Top of DATA LISTING

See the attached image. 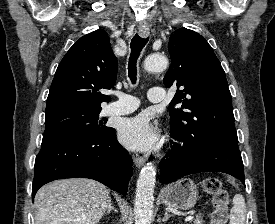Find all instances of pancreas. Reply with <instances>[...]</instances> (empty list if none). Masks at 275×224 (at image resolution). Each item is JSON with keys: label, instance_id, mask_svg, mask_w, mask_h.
<instances>
[{"label": "pancreas", "instance_id": "cf45deb5", "mask_svg": "<svg viewBox=\"0 0 275 224\" xmlns=\"http://www.w3.org/2000/svg\"><path fill=\"white\" fill-rule=\"evenodd\" d=\"M193 224H204L203 217L201 215H196V218L193 220Z\"/></svg>", "mask_w": 275, "mask_h": 224}]
</instances>
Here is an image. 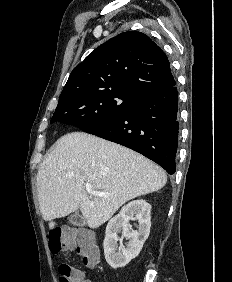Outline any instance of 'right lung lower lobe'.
<instances>
[{
  "label": "right lung lower lobe",
  "mask_w": 232,
  "mask_h": 282,
  "mask_svg": "<svg viewBox=\"0 0 232 282\" xmlns=\"http://www.w3.org/2000/svg\"><path fill=\"white\" fill-rule=\"evenodd\" d=\"M82 130L135 150L174 174L179 133L175 83L145 94L129 112Z\"/></svg>",
  "instance_id": "obj_1"
}]
</instances>
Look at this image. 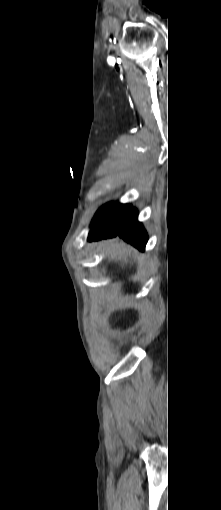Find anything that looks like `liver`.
<instances>
[{
    "label": "liver",
    "mask_w": 221,
    "mask_h": 510,
    "mask_svg": "<svg viewBox=\"0 0 221 510\" xmlns=\"http://www.w3.org/2000/svg\"><path fill=\"white\" fill-rule=\"evenodd\" d=\"M106 246V254L110 257V259L115 262H120L122 266L128 263L126 253H130V249L127 245L119 242L117 239H111L106 241Z\"/></svg>",
    "instance_id": "6515ba94"
}]
</instances>
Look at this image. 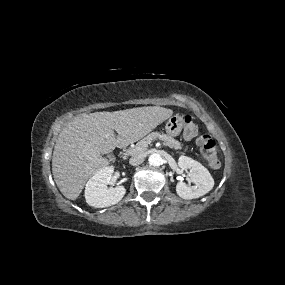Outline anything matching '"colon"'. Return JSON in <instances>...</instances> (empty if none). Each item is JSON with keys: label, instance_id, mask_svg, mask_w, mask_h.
Masks as SVG:
<instances>
[{"label": "colon", "instance_id": "5ec220e1", "mask_svg": "<svg viewBox=\"0 0 285 285\" xmlns=\"http://www.w3.org/2000/svg\"><path fill=\"white\" fill-rule=\"evenodd\" d=\"M184 137L192 139L197 137V143L201 148L203 156L208 161L210 167L214 170L220 168V160L217 154V147L215 141L207 133L198 135V126L190 115L184 117Z\"/></svg>", "mask_w": 285, "mask_h": 285}]
</instances>
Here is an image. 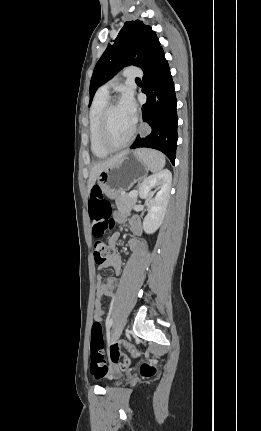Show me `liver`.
Masks as SVG:
<instances>
[{
  "instance_id": "1",
  "label": "liver",
  "mask_w": 261,
  "mask_h": 431,
  "mask_svg": "<svg viewBox=\"0 0 261 431\" xmlns=\"http://www.w3.org/2000/svg\"><path fill=\"white\" fill-rule=\"evenodd\" d=\"M127 153L128 151H123L110 159L96 163L91 169V173L88 181V192H90L91 188L94 186L100 173H102L103 171L107 170L110 167L115 166L121 160V158Z\"/></svg>"
}]
</instances>
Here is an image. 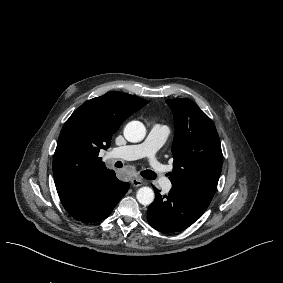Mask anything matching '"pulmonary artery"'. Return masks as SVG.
<instances>
[{"label":"pulmonary artery","mask_w":283,"mask_h":283,"mask_svg":"<svg viewBox=\"0 0 283 283\" xmlns=\"http://www.w3.org/2000/svg\"><path fill=\"white\" fill-rule=\"evenodd\" d=\"M168 135L169 129L166 126L153 125L142 143L123 146L115 150H117V155L120 158L139 160L141 157H149L154 162V154L166 141ZM162 169L168 171L167 167H162ZM157 185L159 189L166 191L171 188L172 182L170 178L163 176L159 178Z\"/></svg>","instance_id":"obj_1"}]
</instances>
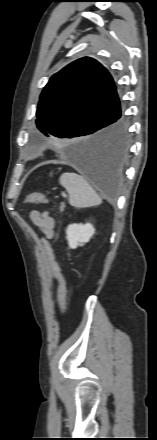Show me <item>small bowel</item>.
I'll list each match as a JSON object with an SVG mask.
<instances>
[{
	"mask_svg": "<svg viewBox=\"0 0 157 440\" xmlns=\"http://www.w3.org/2000/svg\"><path fill=\"white\" fill-rule=\"evenodd\" d=\"M32 222L41 230L48 238L53 237L54 219L47 212L33 210L30 213Z\"/></svg>",
	"mask_w": 157,
	"mask_h": 440,
	"instance_id": "c3829d8e",
	"label": "small bowel"
}]
</instances>
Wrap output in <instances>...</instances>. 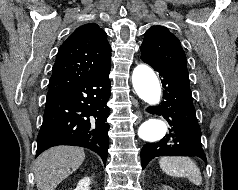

Bottom of DATA LISTING

• _TASK BRIEF_:
From the line with "Show me <item>small bowel</item>." down to the end of the entries, retype each line exactly as written, but drop the pictures.

• _WRITTEN RESPONSE_:
Show me <item>small bowel</item>.
I'll list each match as a JSON object with an SVG mask.
<instances>
[{
	"mask_svg": "<svg viewBox=\"0 0 157 440\" xmlns=\"http://www.w3.org/2000/svg\"><path fill=\"white\" fill-rule=\"evenodd\" d=\"M32 222L41 230L48 238L53 237L54 219L47 212L33 210L30 213Z\"/></svg>",
	"mask_w": 157,
	"mask_h": 440,
	"instance_id": "c3829d8e",
	"label": "small bowel"
}]
</instances>
Wrap output in <instances>...</instances>. 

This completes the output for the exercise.